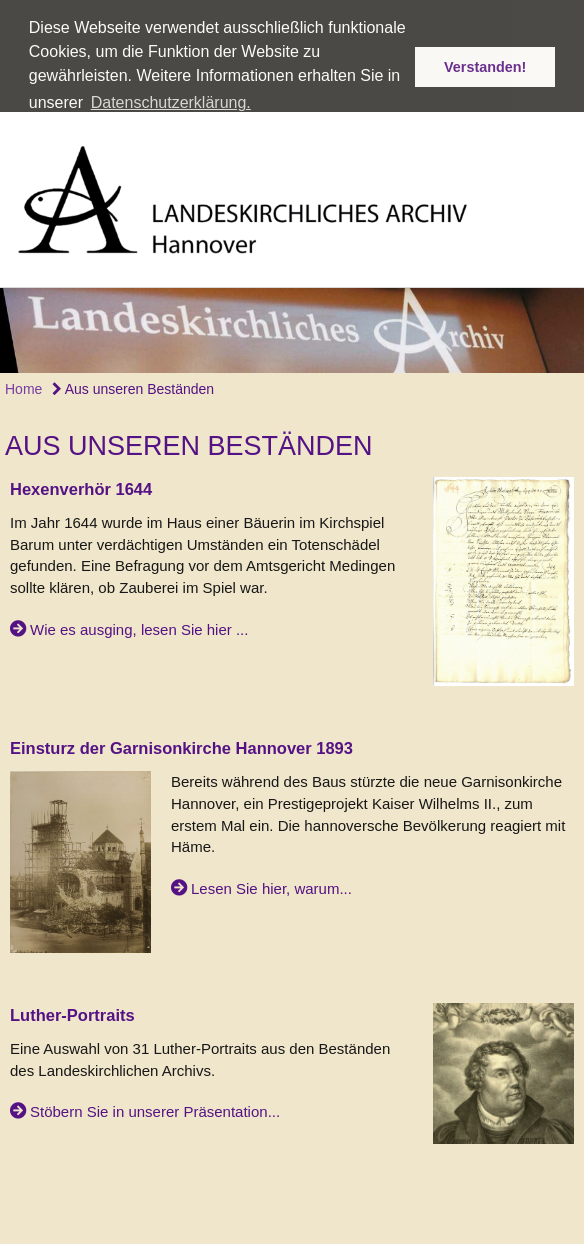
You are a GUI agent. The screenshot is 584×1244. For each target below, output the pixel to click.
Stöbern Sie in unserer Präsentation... (155, 1094)
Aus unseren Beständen (133, 372)
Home (23, 372)
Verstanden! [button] (485, 67)
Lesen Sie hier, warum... (271, 871)
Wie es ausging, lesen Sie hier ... (139, 612)
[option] (292, 313)
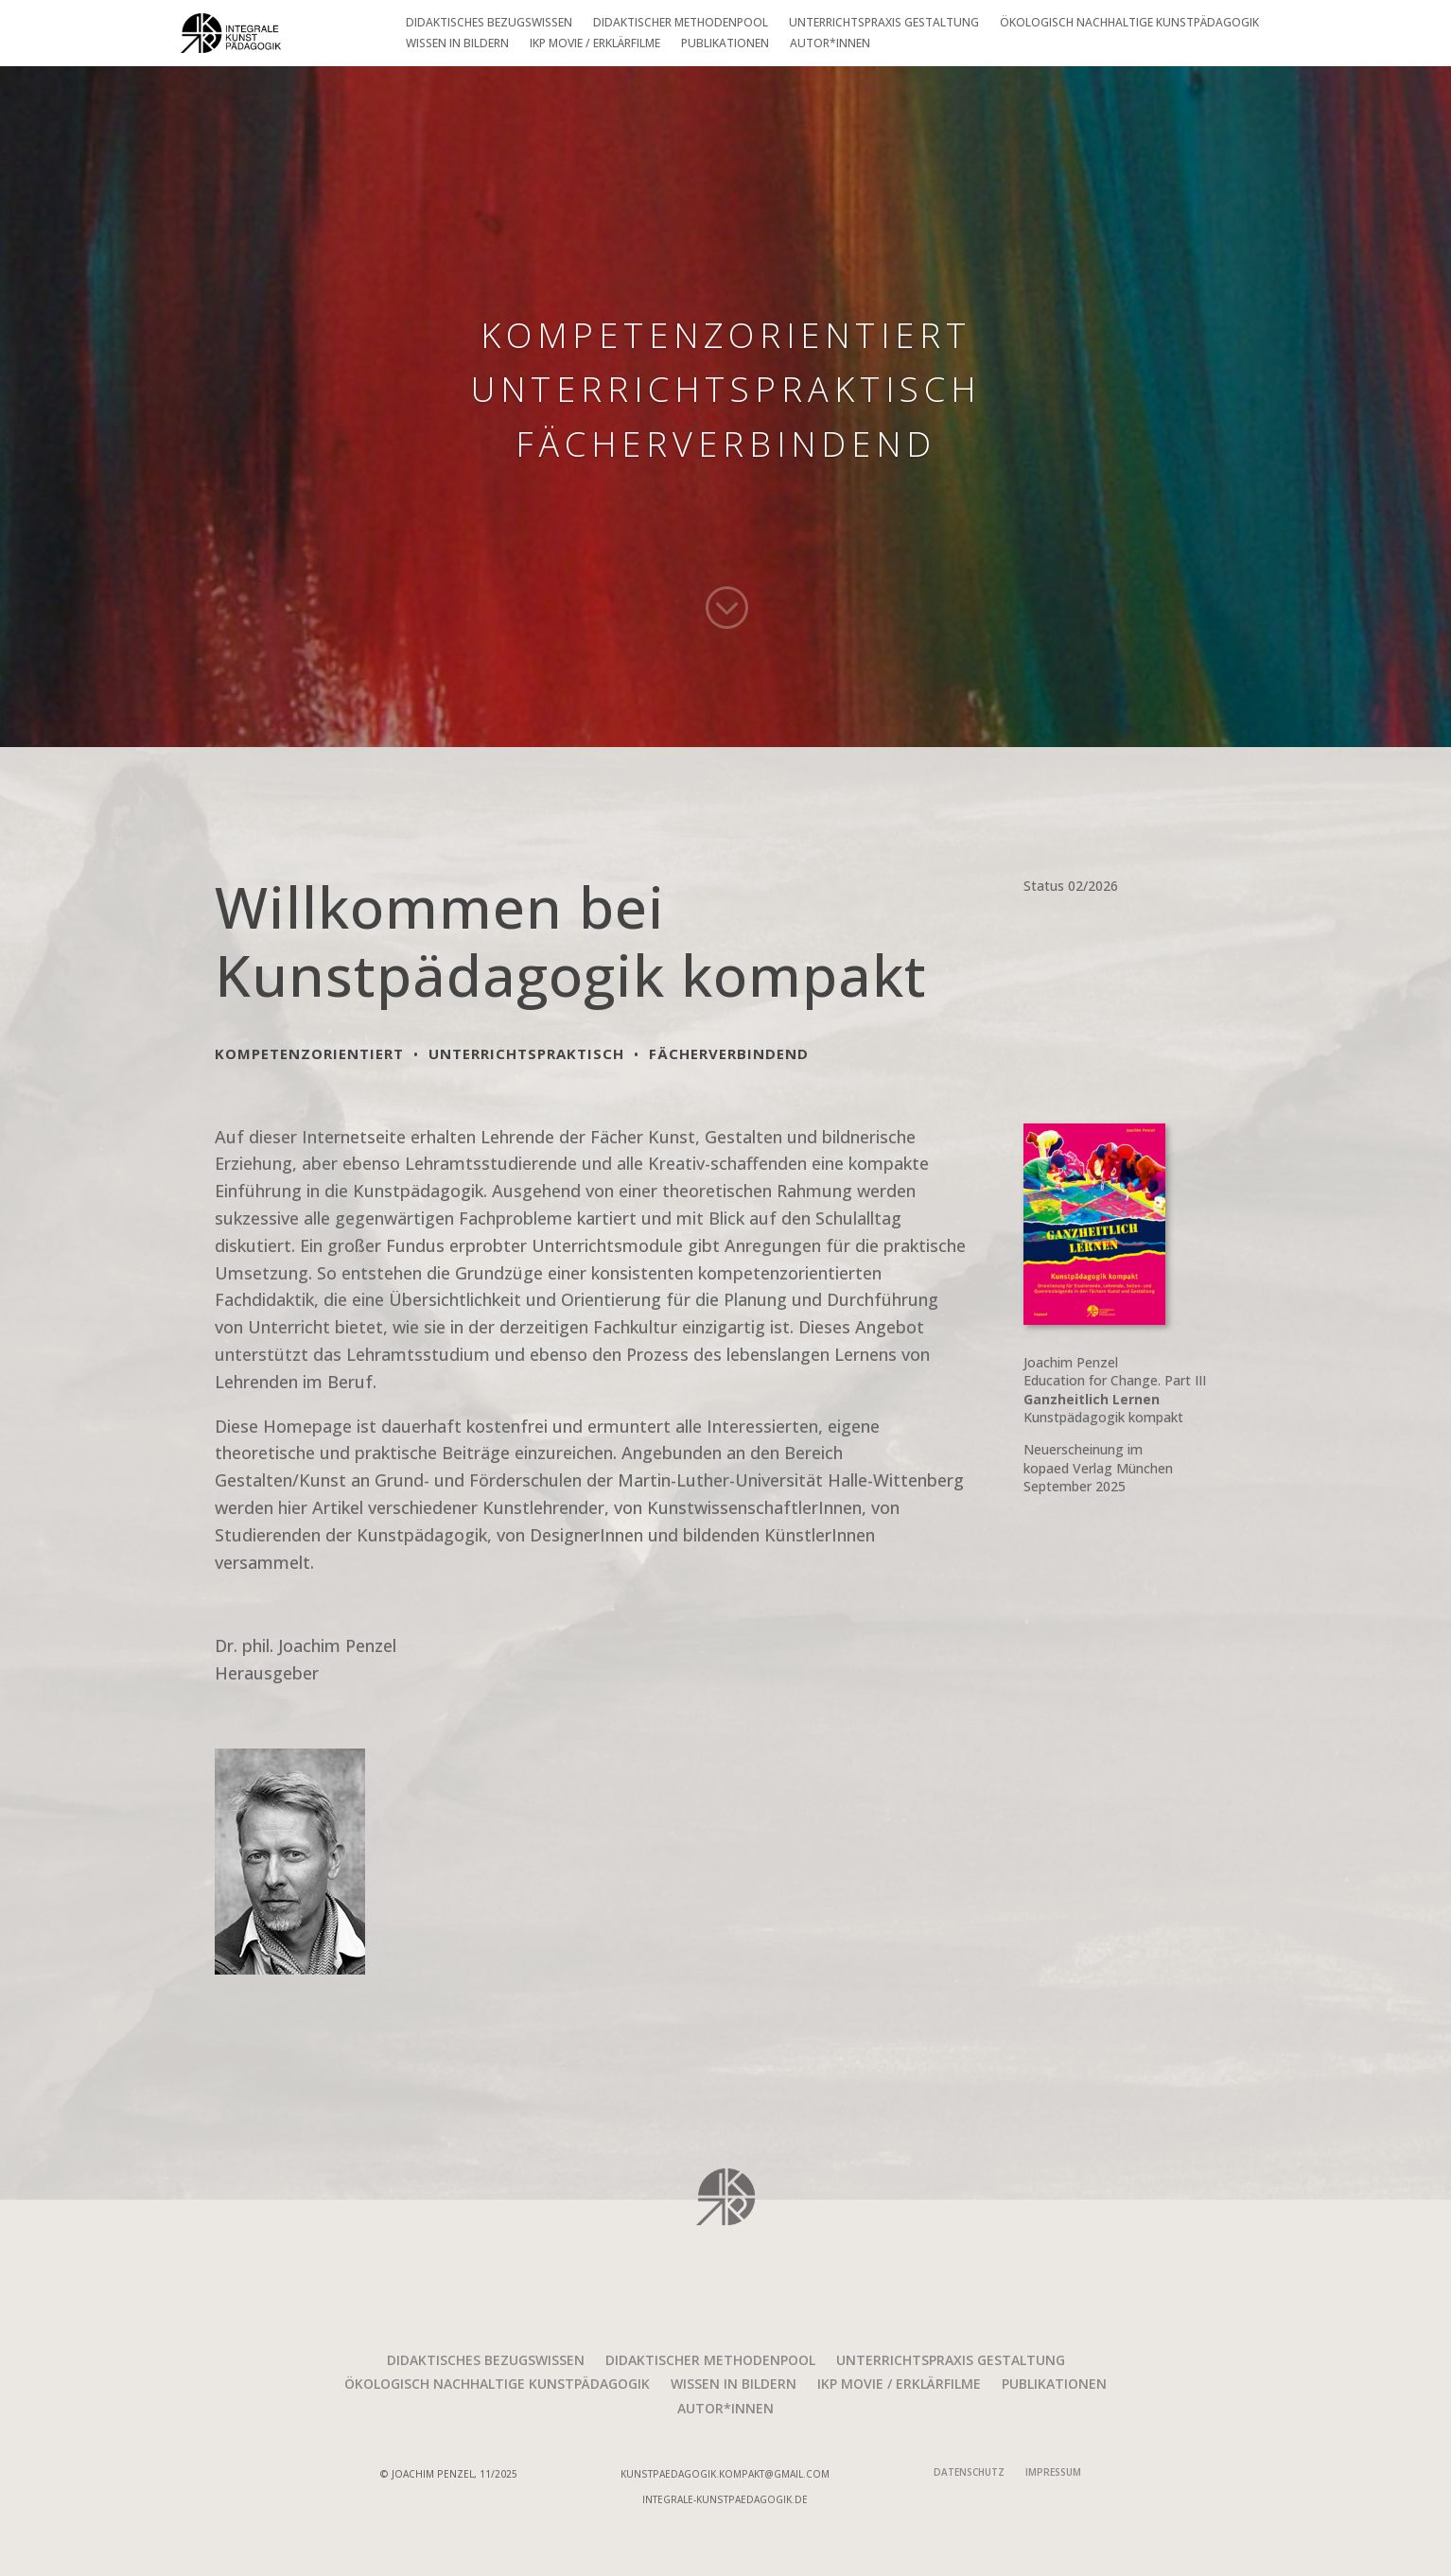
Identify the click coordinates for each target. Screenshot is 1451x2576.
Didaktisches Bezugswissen (489, 25)
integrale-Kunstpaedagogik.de (725, 2499)
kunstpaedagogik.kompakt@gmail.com (725, 2473)
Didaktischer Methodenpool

****************

PROBLEM TO WORK ON: Every line from the one with "Stöbern Sie in" through the end of the records above belongs in the answer, copied exactly; no picture does.

TASK ANSWER:
Stöbern Sie in unserer Präsentation... (155, 1094)
Aus unseren Beständen (133, 372)
Home (23, 372)
Verstanden! [button] (485, 67)
Lesen Sie hier, warum... (271, 871)
Wie es ausging, lesen Sie hier ... (139, 612)
[option] (292, 313)
Identify the click coordinates for each target. Screenshot is 1451x2576.
Didaktisches Bezugswissen (489, 25)
integrale-Kunstpaedagogik.de (725, 2499)
kunstpaedagogik.kompakt@gmail.com (725, 2473)
Didaktischer Methodenpool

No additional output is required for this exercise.